Pâtissier chez Hélène Darroze

En 1999, il devient le pâtissier du premier restaurant parisien d’Hélène Darroze. Quatre ans et 2 étoiles plus tard, il relève un nouveau défi à l’hôtel Costes et met en place une carte de desserts dont certaines recettes sont toujours servies en 2019 ! En 2004, il rejoint la Grande Épicerie où il dirige une équipe importante dans un grand laboratoire et se forge une expertise unique sur les produits de pâtisserie. Sa créativité, stimulée par des collaborations avec des artistes, fait merveille dans le quartier. En 2012, il reprend une petite boulangerie dans le 6e arrondissement, où il crée sa première création boulangère, le Pain du Coin.
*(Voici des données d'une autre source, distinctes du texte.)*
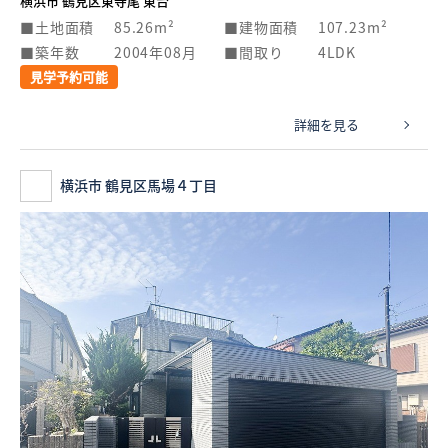
横浜市 鶴見区東寺尾 東台
土地面積
85.26m²
建物面積
107.23m²
築年数
2004年08月
間取り
4LDK
見学予約可能
詳細を見る
横浜市 鶴見区馬場４丁目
Aujourd’hui, Benoît Castel est installé sous son nom à Ménilmontant, dans l’ancienne boulangerie de Bernard Ganachaud (MOF boulanger), et depuis peu 72 rue Jean-Pierre Timbaud, à République.

Variétés anciennes de blé

Dans ses boutiques, il a remplacé les colorants de synthèse par des colorants naturels, diminué les doses de sucre, supprimé la gélatine bovine, etc. Le souci de ne pas gaspiller est permanent chez lui, jusqu’à utiliser trognon et peau des pommes pour réaliser des nappages bourrés de pectine naturelle. Soucieux de la traçabilité, Benoît Castel est rigoureux sur l’origine de ses matières premières. La farine est 100 % bio en provenance des Moulins Bourgeois (Seine-et-Marne), mais aussi de plus en plus issue de variétés anciennes de blé, avec Christophe Royer (moulin du Traquet Pâtre, dans le Morbihan) ou Philippe Guichard, en Lot-et-Garonne. Avoir un labo ouvert dans les deux boutiques participe pleinement à la volonté de transparence vis-à-vis du client, qui peut observer la propreté et l’hygiène des locaux.

Modernité et convivialité

De la mythique boutique Ganachaud des années cinquante (150 rue de Ménilmontant, dans le 20e), Benoît Castel a fait un lieu chaleureux et convivial. La brique a été retrouvée sous le décor ancien, des couleurs claires ont fait entrer la lumière. Hormis une gamme courte de gâteaux pour coller aux saisons et de pains spéciaux, on vient pour le brunch, le samedi et le dimanche, dans cette boutique moderne. Assis autour de grandes tables d’hôtes sur des chaises chinées (50 places), on déguste une cuisine de bons produits préparés devant soi, légumes du domaine de Toury, œufs brouillés bio, poulet rôti, plats mijotés au four, salades fraîches, petits pains, gâteaux, riz au lait, viennoiseries et fromages au lait cru. Deuxième boutique de Benoît Castel, à deux pas de la place de la République, dans un petit lieu de 90 m² remis au goût du jour (72 rue Jean-Pierre Timbaud, dans le 11e), un nouveau chapitre avec une enseigne 100 % bio s’écrit depuis novembre dernier…

 

SA GALETTE DES ROIS, UNE CRÉATION ROYALE

En ce début d’année, Benoît Castel dévoile une recette très technique, la galette des rois au feuilletage inversé. C’est une technique originale consistant à emprisonner la pâte dans le beurre AOP plutôt que d’emprisonner le beurre dans la pâte. Le boulanger utilise cette méthode pour rendre son feuilletage plus aérien, plus croustillant et plus caramélisé. La frangipane est gourmande et onctueuse, au bon goût de crème d’amande avec des notes de vanille de Madagascar. Touche finale à cette galette, la fève est un petit biscuit en couleur, signature de Benoît Castel.